2018 ESA Annual Meeting (August 5 -- 10)

COS 84-2 - Identifying significant trophic interaction modifications for the population dynamics of ecological communities

Wednesday, August 8, 2018: 1:50 PM
254, New Orleans Ernest N. Morial Convention Center
J. Christopher D. Terry1, Michael B. Bonsall1 and Rebecca J. Morris2, (1)Department of Zoology, University of Oxford, Oxford, United Kingdom, (2)Biological Sciences, University of Southampton, Southampton, United Kingdom
Background/Question/Methods

Trophic interaction modifications occur when a consumer-resource interaction is affected by an additional species. They have been well established as being both widespread and to have the potential to exert significant dynamic impacts on ecological communities. Despite increasing calls to incorporate these effects into our understanding of population dynamics, progress has been slow. Because of the sheer number of possible effects, prioritization of the interaction modifications that are likely to have the greatest dynamic impact would be highly valuable.
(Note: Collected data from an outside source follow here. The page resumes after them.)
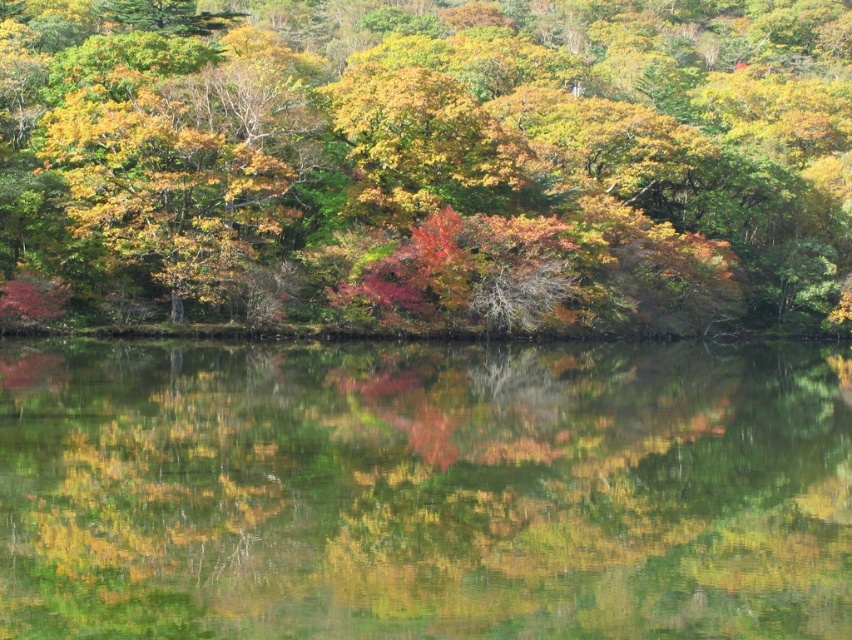 Question: Among these objects, which one is nearest to the camera?

Choices:
 (A) shiny green leaves at center
 (B) green reflective water at center

Answer: (B)

Question: Which of the following is the closest to the observer?

Choices:
 (A) green reflective water at center
 (B) shiny green leaves at center

Answer: (A)

Question: Which of the following is the farthest from the observer?

Choices:
 (A) green reflective water at center
 (B) shiny green leaves at center

Answer: (B)

Question: Does shiny green leaves at center have a smaller size compared to green reflective water at center?

Choices:
 (A) yes
 (B) no

Answer: (B)

Question: Can you confirm if shiny green leaves at center is positioned to the right of green reflective water at center?

Choices:
 (A) no
 (B) yes

Answer: (B)

Question: Can you confirm if shiny green leaves at center is positioned above green reflective water at center?

Choices:
 (A) no
 (B) yes

Answer: (B) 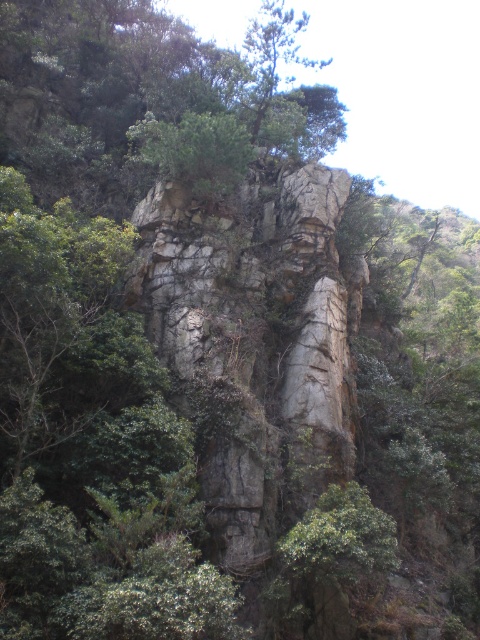 Question: Does rocky cliff at center have a larger size compared to green leafy tree at upper center?

Choices:
 (A) yes
 (B) no

Answer: (B)

Question: Which point is closer to the camera taking this photo?

Choices:
 (A) (282, 12)
 (B) (175, 301)

Answer: (B)

Question: Which of the following is the farthest from the observer?

Choices:
 (A) (186, 296)
 (B) (287, 80)

Answer: (B)

Question: Is rocky cliff at center to the left of green leafy tree at upper center from the viewer's perspective?

Choices:
 (A) no
 (B) yes

Answer: (B)

Question: Where is rocky cliff at center located in relation to green leafy tree at upper center in the image?

Choices:
 (A) above
 (B) below

Answer: (B) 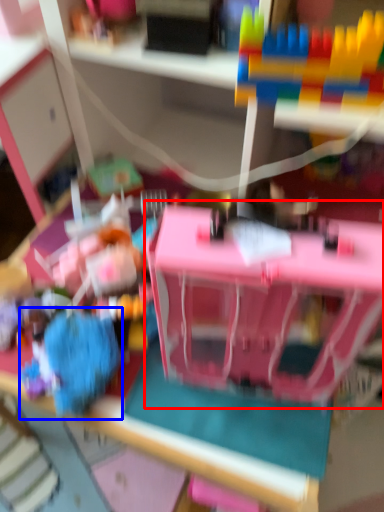 Question: Which point is closer to the camera, toy (highlighted by a red box) or toy (highlighted by a blue box)?

Choices:
 (A) toy
 (B) toy

Answer: (A) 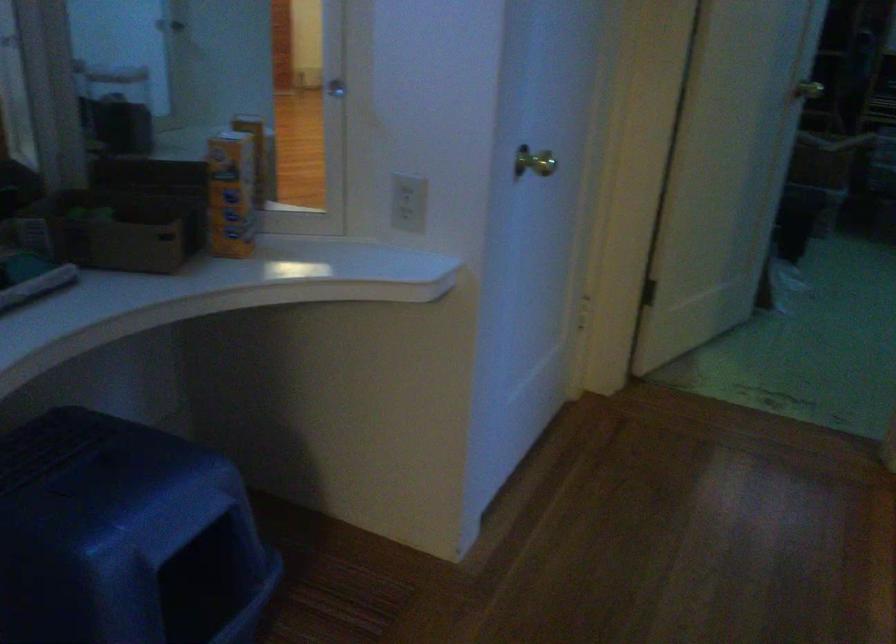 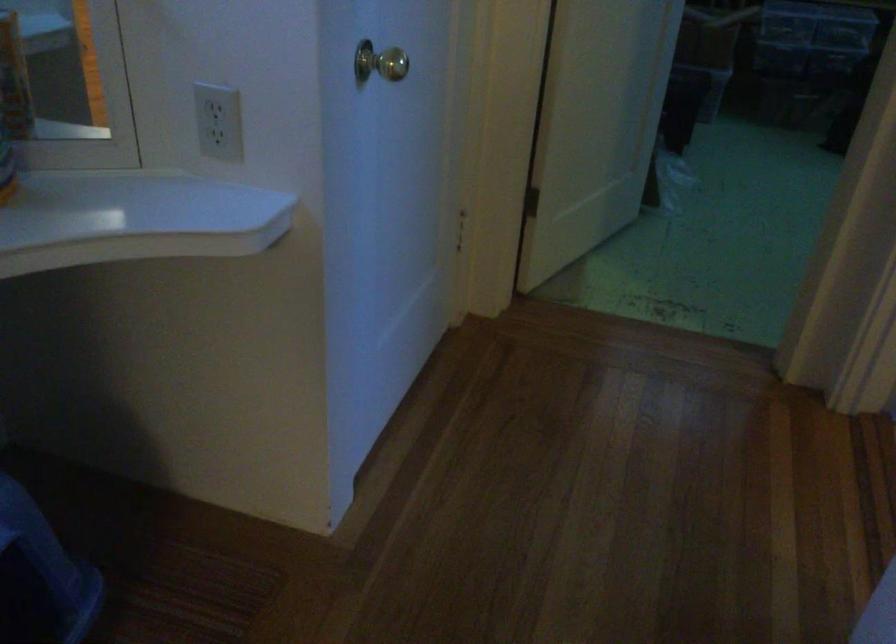 Question: Based on the continuous images, in which direction is the camera rotating? Reply with the corresponding letter.

Choices:
 (A) Left
 (B) Right
 (C) Up
 (D) Down

Answer: (D) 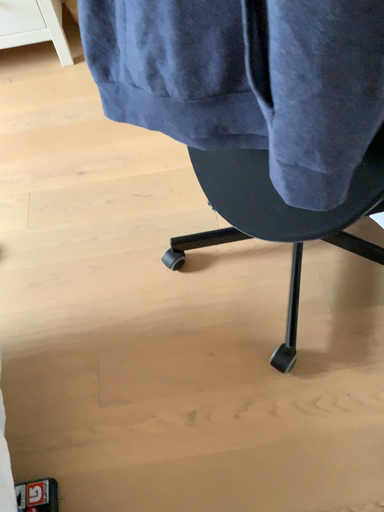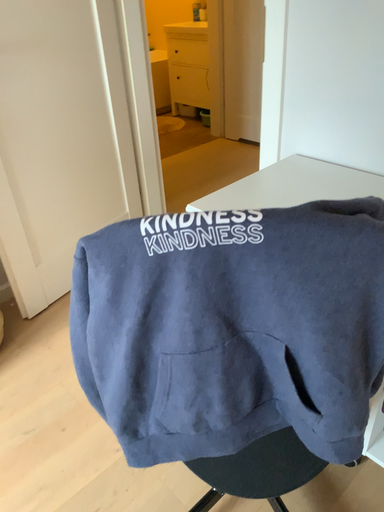 Question: Which way did the camera rotate in the video?

Choices:
 (A) rotated downward
 (B) rotated upward

Answer: (B) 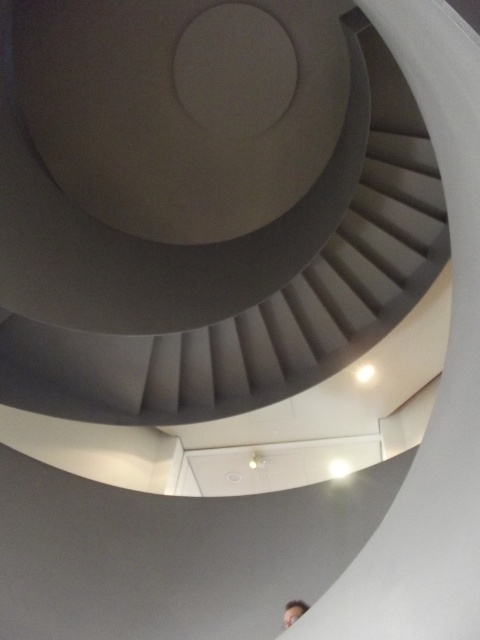 Question: Which point is farther from the camera taking this photo?

Choices:
 (A) (300, 291)
 (B) (285, 621)

Answer: (A)

Question: Does smooth gray stairs at center have a larger size compared to light brown hair at lower right?

Choices:
 (A) no
 (B) yes

Answer: (B)

Question: Does smooth gray stairs at center have a larger size compared to light brown hair at lower right?

Choices:
 (A) no
 (B) yes

Answer: (B)

Question: Is smooth gray stairs at center above light brown hair at lower right?

Choices:
 (A) yes
 (B) no

Answer: (A) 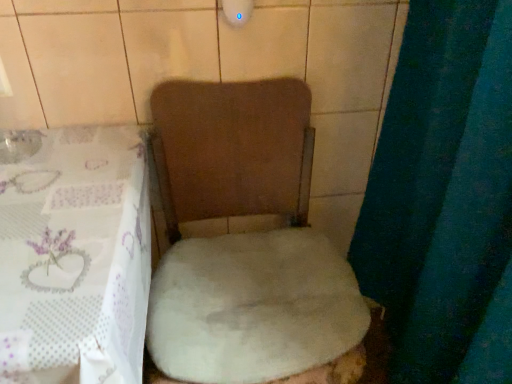 Question: Should I look upward or downward to see white fluffy rug at center?

Choices:
 (A) down
 (B) up

Answer: (A)

Question: From a real-world perspective, is white fluffy rug at center below white fluffy toilet at center?

Choices:
 (A) no
 (B) yes

Answer: (A)

Question: Is white fluffy rug at center completely or partially outside of white fluffy toilet at center?

Choices:
 (A) yes
 (B) no

Answer: (B)

Question: From the image's perspective, does white fluffy rug at center appear lower than white fluffy toilet at center?

Choices:
 (A) no
 (B) yes

Answer: (A)

Question: Can you confirm if white fluffy rug at center is smaller than white fluffy toilet at center?

Choices:
 (A) yes
 (B) no

Answer: (A)

Question: From a real-world perspective, is white fluffy rug at center physically above white fluffy toilet at center?

Choices:
 (A) no
 (B) yes

Answer: (B)

Question: Is white fluffy rug at center to the right of white fluffy toilet at center from the viewer's perspective?

Choices:
 (A) no
 (B) yes

Answer: (B)

Question: From a real-world perspective, is white fluffy toilet at center below white fluffy rug at center?

Choices:
 (A) yes
 (B) no

Answer: (A)

Question: Is white fluffy toilet at center taller than white fluffy rug at center?

Choices:
 (A) no
 (B) yes

Answer: (B)

Question: Are white fluffy toilet at center and white fluffy rug at center making contact?

Choices:
 (A) no
 (B) yes

Answer: (B)

Question: Considering the relative sizes of white fluffy toilet at center and white fluffy rug at center in the image provided, is white fluffy toilet at center wider than white fluffy rug at center?

Choices:
 (A) no
 (B) yes

Answer: (B)

Question: Is white fluffy toilet at center not close to white fluffy rug at center?

Choices:
 (A) no
 (B) yes

Answer: (A)

Question: Is white fluffy toilet at center facing towards white fluffy rug at center?

Choices:
 (A) yes
 (B) no

Answer: (A)

Question: Can you confirm if white fluffy toilet at center is shorter than white sheer tablecloth at lower left?

Choices:
 (A) no
 (B) yes

Answer: (A) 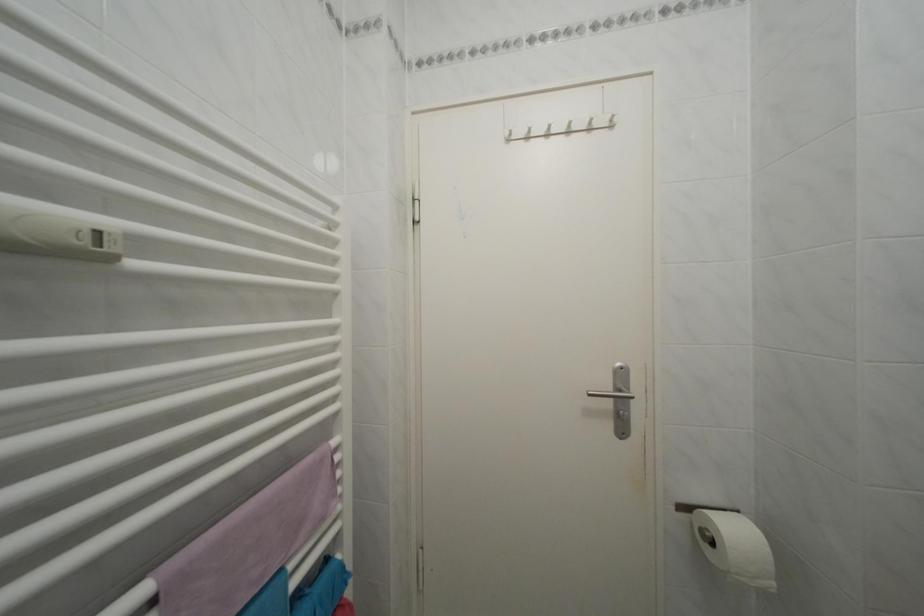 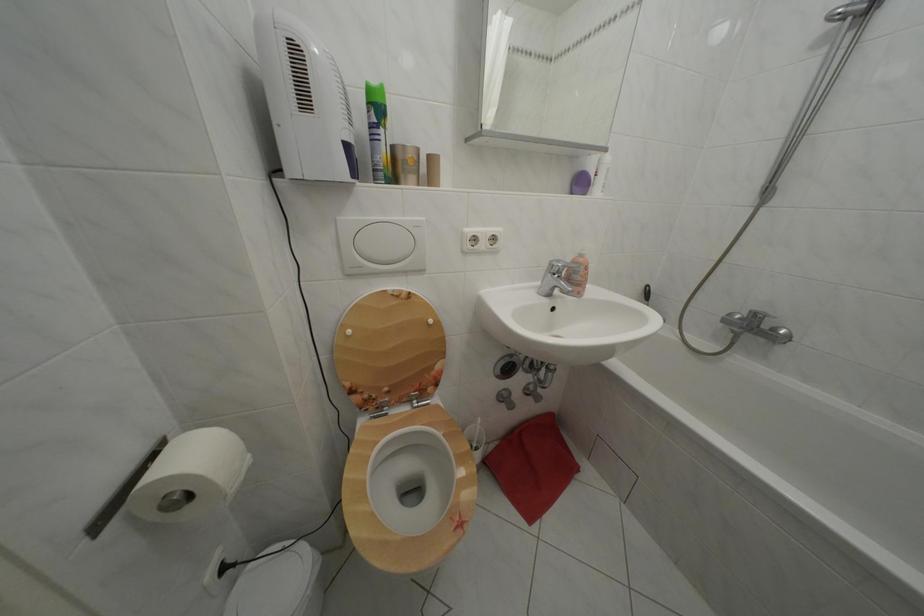 Locate, in the second image, the point that corresponds to pixel 723 549 in the first image.

(198, 504)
We have developed a set of new metrics to describe the strength and topology of interaction modifications within the context of the wider system. Using population dynamic models of artificial communities with randomly distributed interaction modifications we investigated the ability of these metrics to identify critical interaction modifications. Our approach tested how a reduced model, including only a subset of interaction modifications (selected by a particular metric), was able to represent the ‘true’ dynamics of the system containing all interaction modifications.

Results/Conclusions

We found a number of properties that consistently identified a subset of interaction modifications that could predict both the directional response to press perturbations and the local stability of the community better than a random subset of interaction modifications. Structural properties of key interaction modifications include low density modifier species, the modification of high biomass flux interactions, and modifications directed ‘down’ the web from top predators. Direct measures of modification strength are also valuable metrics, as quantified by the influence of the modifier density on either the interactor species growth rates or the underlying direct interaction strength. By contrast, the centrality of the interaction being modified and trophic distance between the modifier and the interactors had comparatively little significance.

This theoretical work demonstrates that analysis of interaction modifications can be tractable at the network scale. It allows us to make preliminary suggestions of where experimental emphasis should be placed in practical efforts to understand the effect of interaction modifications in ecological communities.